Del mismo rigor, aunque con más agudos grados de despotismo, eran los métodos educativos de la profesora de piano, una circunspecta dinamarquesa llamada Berta Krauss. Las alumnas la esperaban al pie de la escalera, donde Miss Krauss hacía una parada para encerrarse unos minutos en el cuarto de baño mientras Victoria, respetuosamente y temblando de miedo, le sostenía su esclavina de piel (“parecía de carnero sucio”). Antes la había ayudado a bajar del coche “con una amabilidad que ya estaba pidiendo clemencia”.
De la obstinación y temeridad de Victoria a los nueve o diez años dan cuenta los dos huesos rotos de su brazo infantil. Cierta vez, para patinar con mayor velocidad en los patios de Villa Ocampo, untó con jabón la suela de sus zapatos, lo que le ocasionó una caída estrepitosa. Sin decir una palabra puso el brazo bajo una canilla para intentar paliar el dolor, sin conseguirlo. Esa tarde fue a pasear por Palermo con sus hermanas, y continuó callando su secreto. A la vuelta del paseo se cruzaron con el coche de caballos en el que venía la Morena, que notó el rostro contraído por el dolor de su hija mayor. Inmediatamente fue llamado el doctor Castro, pariente y eminente cirujano, que diagnosticó dos huesos rotos. Al acomodarle y ponerle una tablilla al brazo, quedó admirado por la valentía de la muchacha. Ella declaró, años más tarde, que no se trataba de valor: había temido que si se delataba, el cirujano le cortaría el brazo. Pero la fama de su arrojo ya se había instalado en la familia. Con tal temperamento se topó Mademoiselle Bonnemason.

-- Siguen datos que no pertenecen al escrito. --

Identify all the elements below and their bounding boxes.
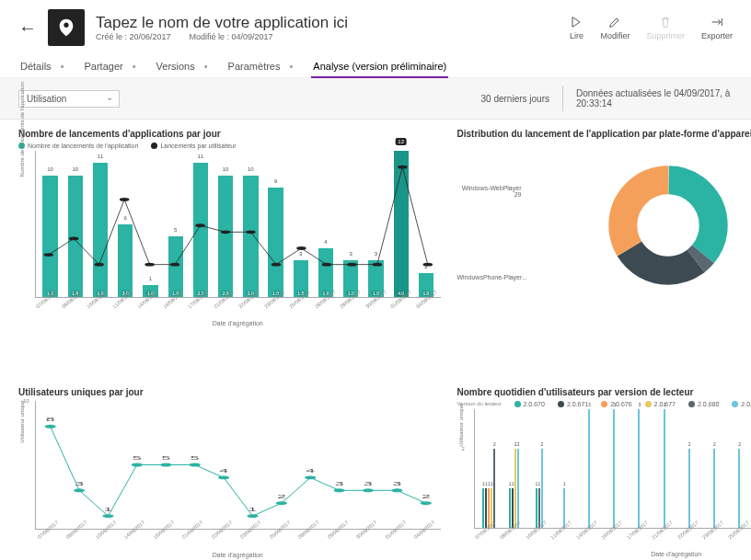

Las clases diarias de francés se impartían en Villa Ocampo, propiedad de Vitola, quien dejó la mansión en herencia a Manuel Ocampo y a la Morena con la condición de que, al morir, ellos se la cedieran a Victoria. Los libros de francés se distribuían en la mesa, cubierta por un hule, del cuarto de estudio que aún se mantiene en San Isidro. En ese cuarto se cumplían las severas penitencias y también se sucedían los ataques turbulentos de la profesora cuando Victoria se escapaba al sótano. Pero, en ocasiones, todo rencor quedaba borrado cuando ocurría el milagro y Mademoiselle se sacaba las gafas para restregarse los ojos y recitar unos versos de Racine y de Corneille que las fascinaba: “Del horror de una profunda noche...”.